Daniel: [00:05:08] Very cool. Out of curiosity, cause it was the IDE running locally or were you in some kind of VM based environment?

Kelsey: [00:05:13] it was running in the browser, so my guess is it may have been running on Borg somewhere, or maybe it was running on some Google infrastructure somewhere. I didn't have to know.

Daniel: [00:05:22] You didn't care. You were just in your zone. Be able to like release your code as fast as possible.

Kelsey: [00:05:26] Yup. I didn't have to install bazel. I didn't have to install any of the building tools. Right? I can just jump into my IDE and I'm pretty sure there's some people who prefer to have more of a local experience, but in this particular case, I just need to make some small changes in specific areas of code, and it was really nice since people had already written a lot of good integration testing and unit tests, I could do everything right from that browser.
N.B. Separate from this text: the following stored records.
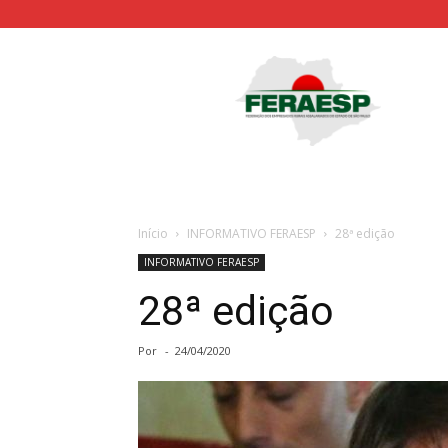
Feraesp
Início
INFORMATIVO FERAESP
28ª edição
INFORMATIVO FERAESP
28ª edição
Por
-
24/04/2020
Daniel: [00:05:49] That is very cool and definitely keen dive into that a bit more later on around the Kubernetes experience in that space as well, or containers in general. Before we dive into the platform stuff, I wanted to bring something up. I'm chatting to a lot of folks who are in this moment.

One thing I hear with developers, they're expected to know a lot these days. Business savvy, better platform experience. What's your thoughts around this?How much knowledge do you think developers should cultivate around understanding the business they're working in?

Kelsey: [00:06:15] I mean, it depends, right? I mean, a lot of work we do, even if you understood the business. It may or may not matter. I know a lot of people like, oh, focus on the business, but yeah, truly, sometimes those things are decoupled, right? Sometimes you have a really successful business that just needs a little bit of technology to back it up.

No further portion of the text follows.